(Collected data)
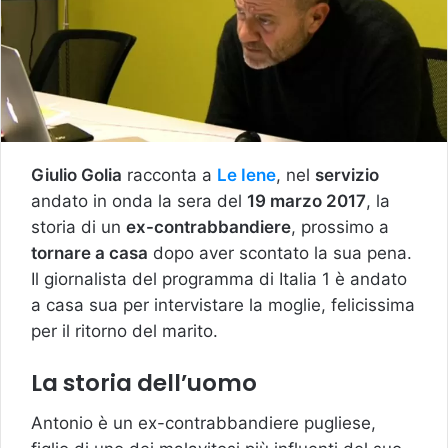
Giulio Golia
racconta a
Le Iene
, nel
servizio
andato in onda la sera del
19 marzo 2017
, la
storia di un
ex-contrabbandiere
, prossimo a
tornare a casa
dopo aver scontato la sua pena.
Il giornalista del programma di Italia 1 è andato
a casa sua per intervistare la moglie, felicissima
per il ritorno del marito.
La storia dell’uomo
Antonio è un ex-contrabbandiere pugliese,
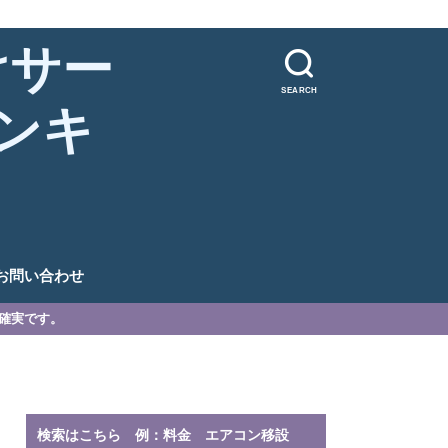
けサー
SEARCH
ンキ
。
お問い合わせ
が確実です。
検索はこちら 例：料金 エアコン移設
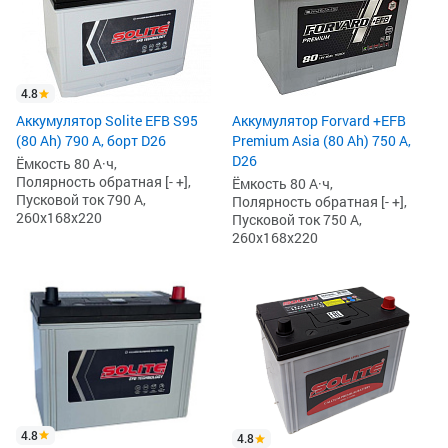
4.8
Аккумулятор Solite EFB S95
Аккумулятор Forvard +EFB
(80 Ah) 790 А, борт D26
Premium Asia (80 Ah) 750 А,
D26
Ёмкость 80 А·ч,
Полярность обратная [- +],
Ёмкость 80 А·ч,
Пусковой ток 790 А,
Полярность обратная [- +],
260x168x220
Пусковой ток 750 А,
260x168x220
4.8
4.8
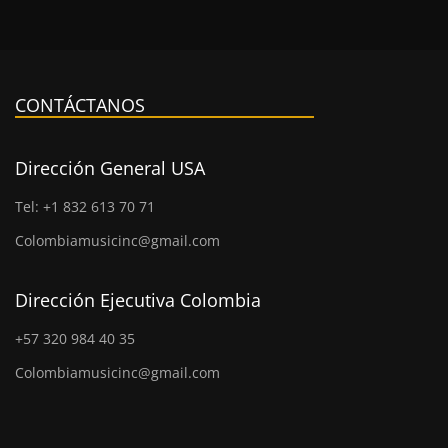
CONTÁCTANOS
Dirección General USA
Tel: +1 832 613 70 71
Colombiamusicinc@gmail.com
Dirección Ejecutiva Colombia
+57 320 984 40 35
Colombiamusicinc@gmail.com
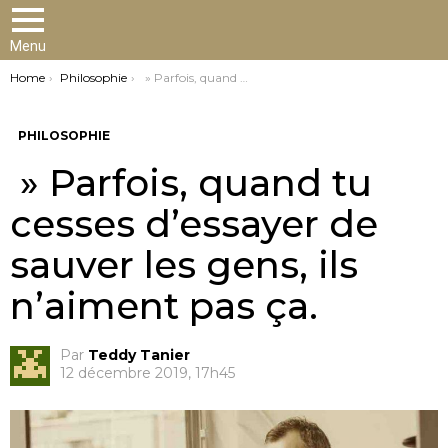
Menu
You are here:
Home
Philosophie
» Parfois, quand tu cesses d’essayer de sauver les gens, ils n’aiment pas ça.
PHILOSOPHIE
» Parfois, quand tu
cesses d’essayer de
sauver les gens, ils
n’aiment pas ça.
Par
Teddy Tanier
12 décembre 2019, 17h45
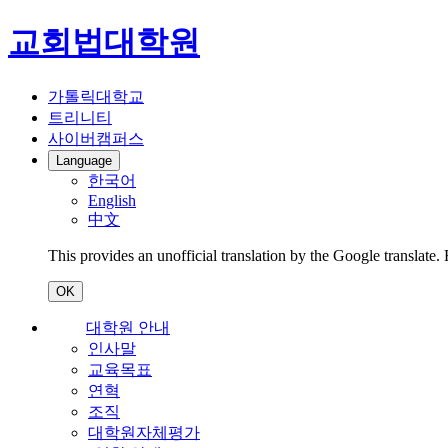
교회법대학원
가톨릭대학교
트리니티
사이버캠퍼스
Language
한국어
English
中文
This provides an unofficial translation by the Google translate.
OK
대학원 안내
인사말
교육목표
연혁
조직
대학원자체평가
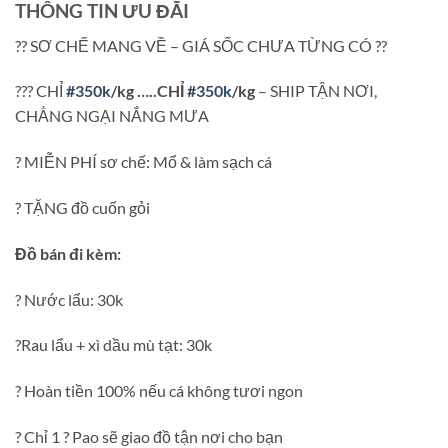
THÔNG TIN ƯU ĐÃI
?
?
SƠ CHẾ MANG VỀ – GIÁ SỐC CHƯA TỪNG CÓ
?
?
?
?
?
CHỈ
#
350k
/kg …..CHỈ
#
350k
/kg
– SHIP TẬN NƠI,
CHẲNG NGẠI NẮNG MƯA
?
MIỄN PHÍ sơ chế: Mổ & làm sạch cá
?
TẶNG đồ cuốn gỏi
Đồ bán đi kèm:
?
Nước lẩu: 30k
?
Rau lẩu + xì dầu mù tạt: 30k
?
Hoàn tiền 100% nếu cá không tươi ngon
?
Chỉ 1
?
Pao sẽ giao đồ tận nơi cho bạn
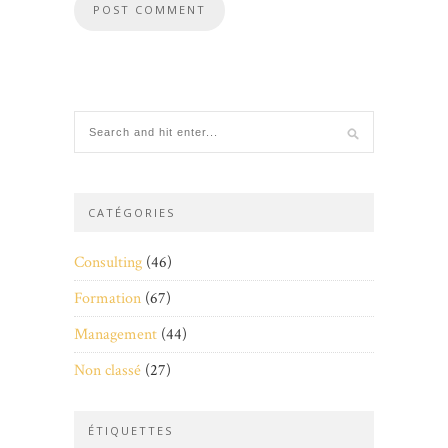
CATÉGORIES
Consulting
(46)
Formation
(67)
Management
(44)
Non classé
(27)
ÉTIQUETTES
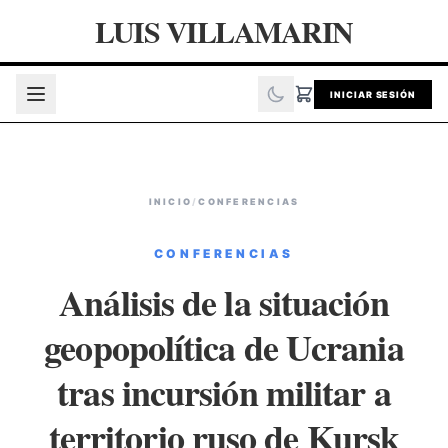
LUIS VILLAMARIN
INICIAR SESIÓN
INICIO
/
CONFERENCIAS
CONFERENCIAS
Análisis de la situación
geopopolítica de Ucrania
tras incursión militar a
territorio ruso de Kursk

Work item - What is needed is the data above, retyped exactly, with every picture left out.

Written answer -
Giulio Golia
racconta a
Le Iene
, nel
servizio
andato in onda la sera del
19 marzo 2017
, la
storia di un
ex-contrabbandiere
, prossimo a
tornare a casa
dopo aver scontato la sua pena.
Il giornalista del programma di Italia 1 è andato
a casa sua per intervistare la moglie, felicissima
per il ritorno del marito.
La storia dell’uomo
Antonio è un ex-contrabbandiere pugliese,
けサー
SEARCH
ンキ
。
お問い合わせ
が確実です。
検索はこちら 例：料金 エアコン移設
4.8
Аккумулятор Solite EFB S95
Аккумулятор Forvard +EFB
(80 Ah) 790 А, борт D26
Premium Asia (80 Ah) 750 А,
D26
Ёмкость 80 А·ч,
Полярность обратная [- +],
Ёмкость 80 А·ч,
Пусковой ток 790 А,
Полярность обратная [- +],
260x168x220
Пусковой ток 750 А,
260x168x220
4.8
4.8
CONTÁCTANOS
Dirección General USA
Tel: +1 832 613 70 71
Colombiamusicinc@gmail.com
Dirección Ejecutiva Colombia
+57 320 984 40 35
Colombiamusicinc@gmail.com
Menu
You are here:
Home
Philosophie
» Parfois, quand tu cesses d’essayer de sauver les gens, ils n’aiment pas ça.
PHILOSOPHIE
» Parfois, quand tu
cesses d’essayer de
sauver les gens, ils
n’aiment pas ça.
Par
Teddy Tanier
12 décembre 2019, 17h45
교회법대학원
가톨릭대학교
트리니티
사이버캠퍼스
Language
한국어
English
中文
This provides an unofficial translation by the Google translate.
OK
대학원 안내
인사말
교육목표
연혁
조직
대학원자체평가
THÔNG TIN ƯU ĐÃI
?
?
SƠ CHẾ MANG VỀ – GIÁ SỐC CHƯA TỪNG CÓ
?
?
?
?
?
CHỈ
#
350k
/kg …..CHỈ
#
350k
/kg
– SHIP TẬN NƠI,
CHẲNG NGẠI NẮNG MƯA
?
MIỄN PHÍ sơ chế: Mổ & làm sạch cá
?
TẶNG đồ cuốn gỏi
Đồ bán đi kèm:
?
Nước lẩu: 30k
?
Rau lẩu + xì dầu mù tạt: 30k
?
Hoàn tiền 100% nếu cá không tươi ngon
?
Chỉ 1
?
Pao sẽ giao đồ tận nơi cho bạn
CATÉGORIES
Consulting
(46)
Formation
(67)
Management
(44)
Non classé
(27)
ÉTIQUETTES
LUIS VILLAMARIN
INICIAR SESIÓN
INICIO
/
CONFERENCIAS
CONFERENCIAS
Análisis de la situación
geopopolítica de Ucrania
tras incursión militar a
territorio ruso de Kursk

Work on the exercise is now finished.